A Chinese American World War II veteran from Sacramento was honored with a Congressional Gold Medal on Wednesday.
Kenneth Mar was a high school sophomore when he was drafted into World War II and sent from Sacramento to join the 2nd Infantry Division in Brest, France. The Congressional Gold Medal is one of the highest honors the United States Congress can award civilians, and often goes to military veterans.
Mar, 95, was one of 10 people during the online ceremony to receive a special Congressional Gold Medal for Chinese American WWII veterans, made possible by a 2018 Congressional Act to recognize Chinese American contributions to the war. According to Ed Gor, national director of the Chinese Americans WWII Veterans Recognition Project, there are 18 Chinese American WWII veterans still living in the Sacramento area.
During an interview with The Sacramento Bee, Mar hefted the heavy gold disc in his hands, carved with the faces of Chinese American soldiers.
“I’m just honored,” Mar said. “I didn’t expect it. They still remember me, (after) all these years.”
The virtual ceremony, originally scheduled to take place at Emancipation Hall in Washington, D.C., featured performances from the U.S. Army Band and remarks from government leaders such as U.S. House of Representatives Speaker Nancy Pelosi and Rep. Ted Lieu, D-Torrance. Of the more than 15,000 Chinese Americans who fought in WWII, Pelosi said, less than 300 are alive.

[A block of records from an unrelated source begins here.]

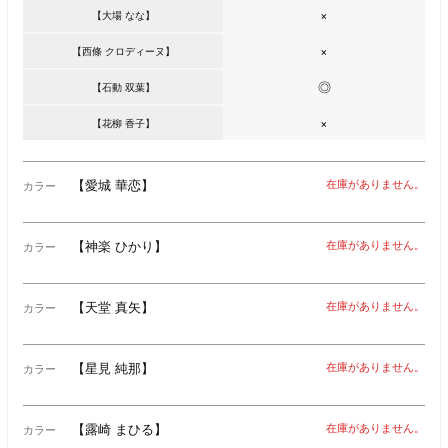
×
【大場 なな】
×
【西條 クロディーヌ】
◎
【石動 双葉】
×
【花柳 香子】
【愛城 華恋】
在庫がありません。
カラー
【神楽 ひかり】
在庫がありません。
カラー
【天堂 真矢】
在庫がありません。
カラー
【星見 純那】
在庫がありません。
カラー
【露崎 まひる】
在庫がありません。
カラー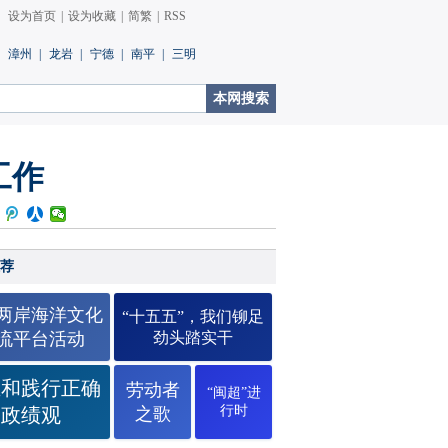
设为首页
|
设为收藏
|
简繁
|
RSS
漳州
|
龙岩
|
宁德
|
南平
|
三明
工作
荐
26两岸海洋文化
“十五五”，我们铆足
流平台活动
劲头踏实干
立和践行正确
劳动者
“闽超”进
行时
政绩观
之歌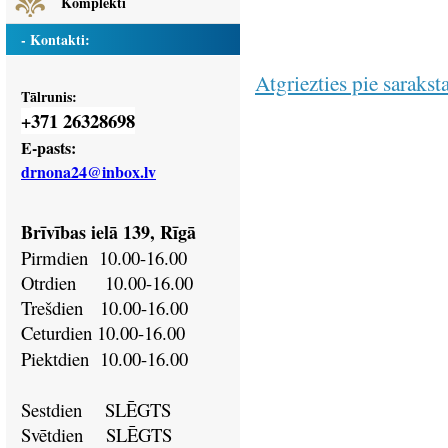
Komplekti
- Kontakti:
Atgriezties pie sarakst
Tālrunis:
371 26328698
+
E-pasts:
drnona24@inbox.lv
Brīvības ielā 139, Rīgā
Pirmdien
10.00-16.00
Otrdien
10.00-16.00
Trešdien
10.00-16.00
Ceturdien
10.00-16.00
Piektdien
10.00-16.00
Sestdien SLĒGTS
Svētdien
SLĒGTS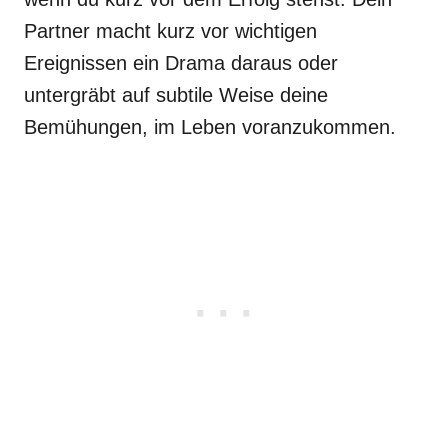
Partner macht kurz vor wichtigen
Ereignissen ein Drama daraus oder
untergräbt auf subtile Weise deine
Bemühungen, im Leben voranzukommen.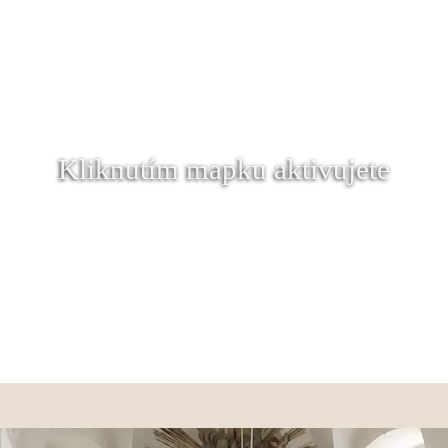
Kliknutím mapku aktivujete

“The men and women we honor today weren’t always considered equals, weren’t in some cases even U.S. citizens,” said U.S. Air Force Chief of Staff General Charles Brown during the ceremony. “But nonetheless, they committed themselves … and distinguished themselves in their service during World War II.”
From Sacramento teen to World War II soldier
Mar was born in China in 1925, moving to Sacramento as a teenager. He still remembers where he was the day of the Pearl Harbor attack — in a movie theater on K Street, watching “Gone with the Wind,” when suddenly the film was interrupted by a theater worker announcing that Japanese bombs had struck.
Soon after came the draft notice, he said, signed off by President Franklin Roosevelt. There were very few Chinese Americans in the infantry, he said — he was the only one in his entire company.
He remembers how narrowly death missed him on the first day he saw action in France. It was in a hill camp overlooking Brest in 1944, and he was down in his freshly dug foxhole to make sure it was big enough to fit him.
Suddenly, his company was showered by German mortar shells. His friend had been standing right next to him, halfway into his own foxhole. Mar watched shrapnel rip through his friend’s back, and his friend died the next day.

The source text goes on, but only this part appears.